Russia, along with China, has blocked sanctions, cease fire attempts and humanitarian efforts in the UN Security Council related to the Syria civil war in which it is a strong ally of Syrian dictator Bashir Assad and allied with Iran. Russia has also established bases, supplied weapons, and provided ground troops and air power against Syrian rebels. In 2017, the US claims that Russian troops attacked US forces in Syria, and that the US killed 300 during the assault.

After retaking the Crimea and Sebastopol from the Ukraine in 2014, Russia continues to support incursions into eastern Ukraine in an effort to destabilize the country.
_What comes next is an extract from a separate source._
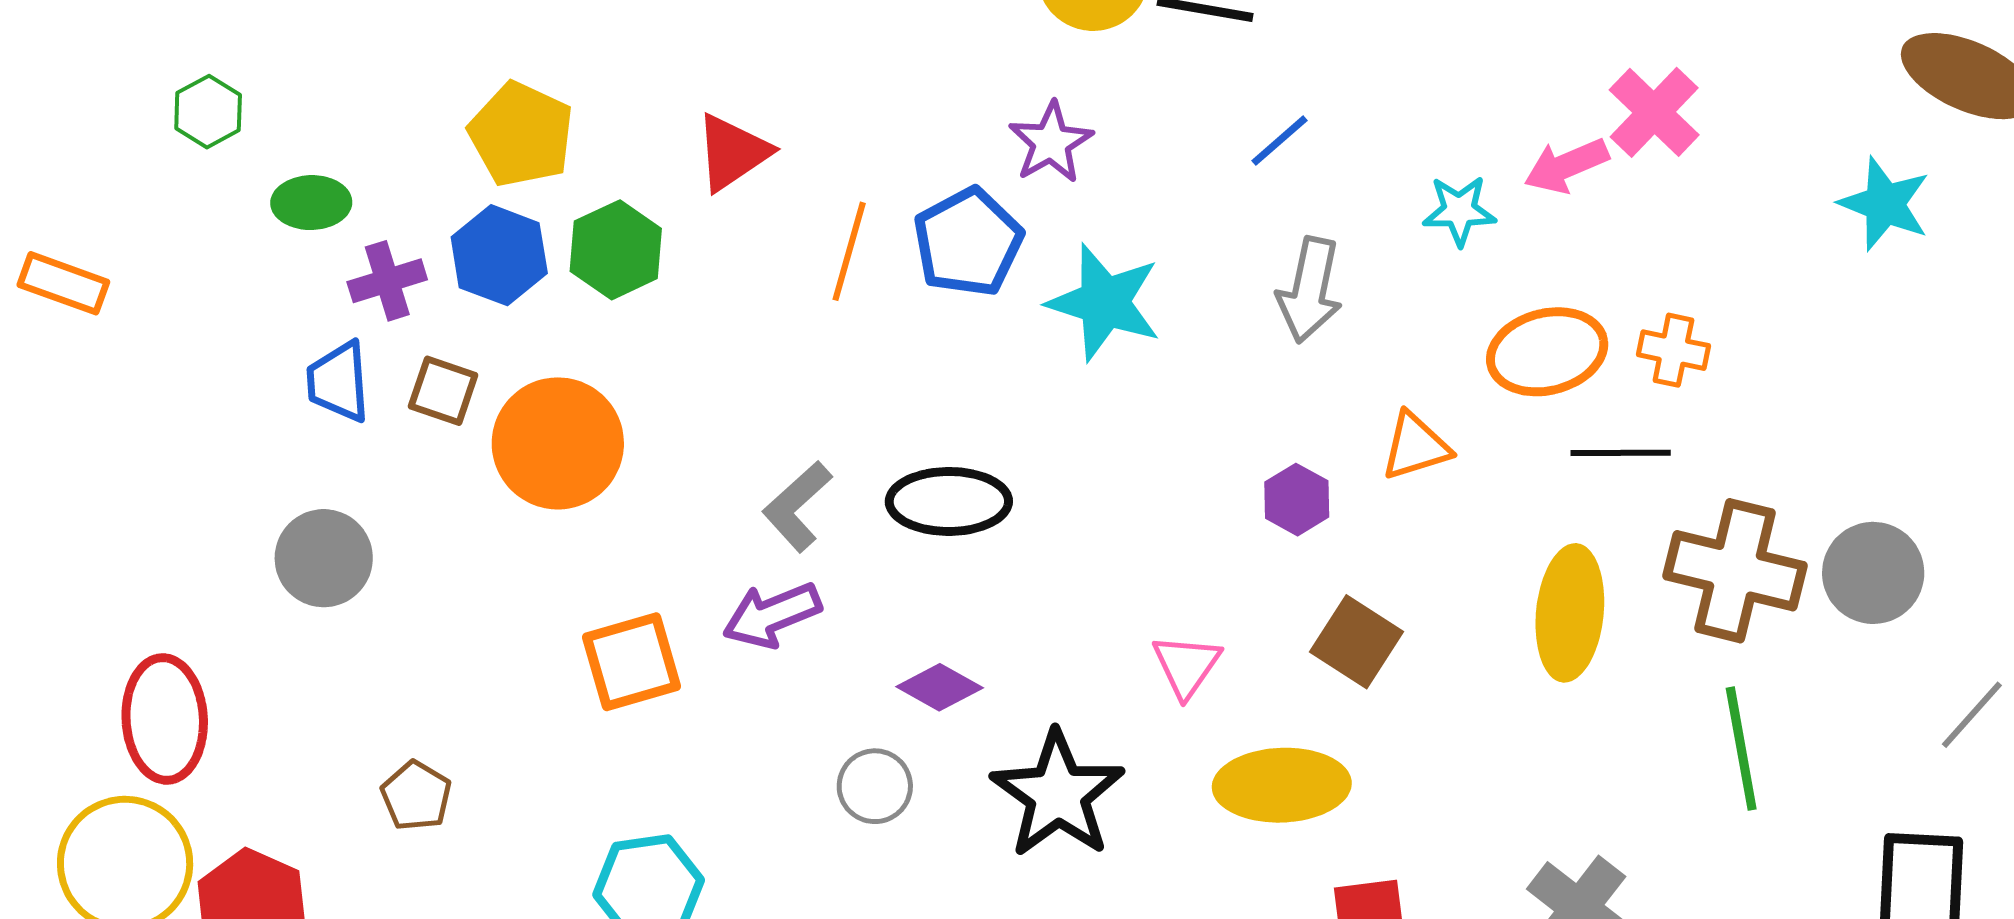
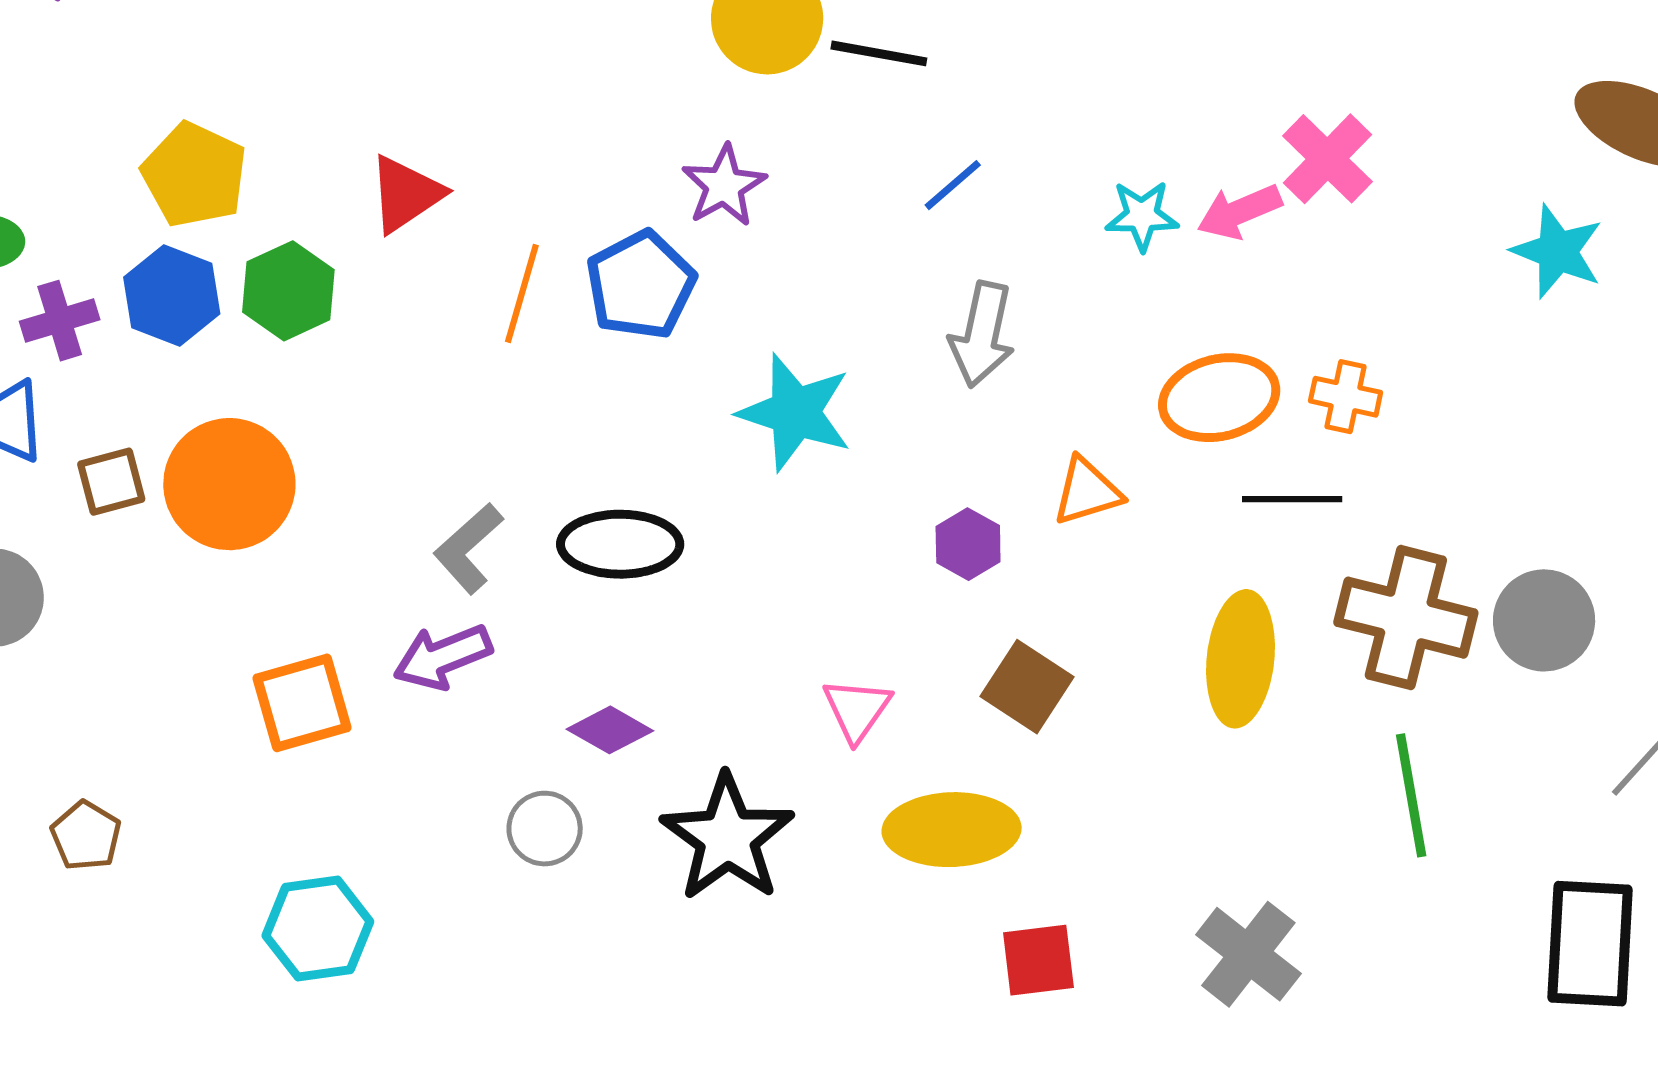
cyan star: (1459, 211) -> (1142, 216), moved
cyan star: (1104, 302) -> (795, 412), moved
brown square: (443, 391) -> (111, 482), moved, turned -34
Western nations accused Russia of shooting down a civilian aircraft over the Ukraine.

What is Putin’s motivation for antagonizing the West? Putin may have believed that the tepid response to some of his earlier actions in Ukraine and Crimea met with such a weak response that he thinks he can get away with even more provocations, like interfering in Western elections. He may have been right. The Ukraine affair produced only moderate sanctions from Europe and the US. No weapons were supplied to Ukraine. A few thousand US troops were deployed to the Baltic states, but none to Ukraine. President Obama withdrew missiles from Poland hoping to appease Russia. Obama also downsized the US military to all time lows and began dismantling the US nuclear weapons arsenal. The EU has severely underinvested in its military so much so that it is not much of a threat to Russia.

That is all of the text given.